= Laughton Unit =

British research unit on naval history

The Laughton Unit [Laughton Naval History Unit] is a research unit which conducts research and teaching on naval history, theory and maritime strategy.

==History==

The Laughton Naval History Unit was launched in 2001 by Professor Andrew Lambert.

The Laughton Unit educates and researches in the field of naval history, military theory and maritime strategy to support and shape the evolution of naval history as a methodology for education of civilians and military personnel.
The unit enshrines permanence for the field of naval history and maritime strategy in British academic and public life. Andrew Lambert defines the unit as 'understanding the role of naval history while supporting the evolution of naval theory. We explore avenues of research that enhance the subject in breadth, depth and context. These can include national culture, sea/naval power theory, technology, state building and historiography, among others while expanding the understanding of students as well as civilian and military professionals on the role of naval history in understanding the past, and evolving thinking for the present and future, melding naval and cultural perspectives on the sea as a strategic environment in world history'.

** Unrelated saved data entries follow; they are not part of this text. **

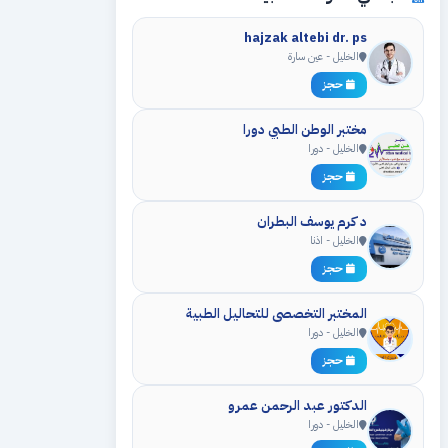
hajzak altebi dr. ps
الخليل - عين سارة
حجز
مختبر الوطن الطبي دورا
الخليل - دورا
حجز
د كرم يوسف البطران
الخليل - اذنا
حجز
المختبر التخصصي للتحاليل الطبية
الخليل - دورا
حجز
الدكتور عبد الرحمن عمرو
الخليل - دورا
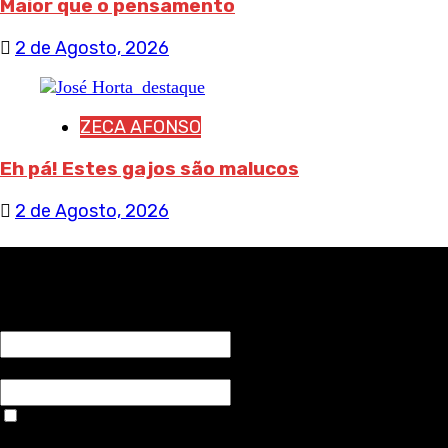
Maior que o pensamento
2 de Agosto, 2026
ZECA AFONSO
Eh pá! Estes gajos são malucos
2 de Agosto, 2026
RECEBA NOTÍCIAS NOSSAS
NOME*
Email*
Aceitar condições "estes dados só servirão para enviar
avisos de publicações com origem no sem fronteiras. Outros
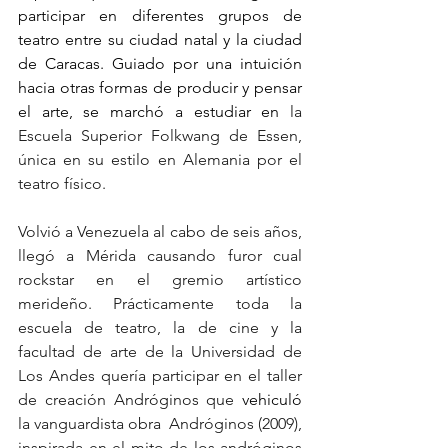
participar en diferentes grupos de 
teatro entre su ciudad natal y la ciudad 
de Caracas. Guiado por una intuición 
hacia otras formas de producir y pensar 
el arte, se marchó a estudiar en 
la 
Escuela Superior Folkwang de Essen, 
única en su estilo en Alemania por el 
teatro físico.
Volvió a Venezuela al cabo de seis años, 
llegó a Mérida causando furor cual 
rockstar en el gremio artístico 
merideño. Prácticamente toda la 
escuela de teatro, la de cine y la 
facultad de arte de la Universidad de 
Los Andes quería participar en el taller 
de creación Andróginos que 
vehiculó
la vanguardista obra  Andróginos (2009), 
inspirada en el mito de los andróginos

The Laughton Unit takes its name from Sir John Knox Laughton who was a prominent British naval historian and the first to emphasise the importance of the subject as an independent field of study. Laughton began as a shipboard naval instructor and seeing action in the Baltic in 1855 and the Second China War, Laughton then moved to the Royal Naval College at Portsmouth, it was there, and later at King's College London, that he began the development of ‘scientific’ naval history, based on contemporary documents, as the means for the ‘higher education’ of naval officers in matters of strategy and tactics. He was immensely influential in the growing debate about strategy and tactics of navies and his friends and correspondents included all the major names in his field, such as naval intellectuals like John Colomb and Cyprian Bridge, of the Royal Navy and Alfred Thayer Mahan and Stephen Luce of the US Navy. Laughton is considered the founding father of naval history in which all prominent maritime strategists and naval tacticians followed from such as maritime strategist Julian Corbett.

The Unit is based at the War Studies Department of King's College London, which is part of the School of Security Studies.

The current Laughton Naval History Chair is held by Professor Andrew Lambert.

In 2017 the unit developed a collaborative relationship with the U.S. Naval War College's John B. Hattendorf Center for Maritime Historical Research which formally came into being in 2019.

==Research Areas==

Research covers British and international perspectives on Naval history from classics to modern day including maritime strategy and naval theory.

The unit's principal output is theses of students and researchers. The unit has produced both civilian and military graduates at BA, MA and PhD level.

It also runs the King's Maritime History Seminar Series.

It hosts a series of staff and research student led research groups, projects and networks.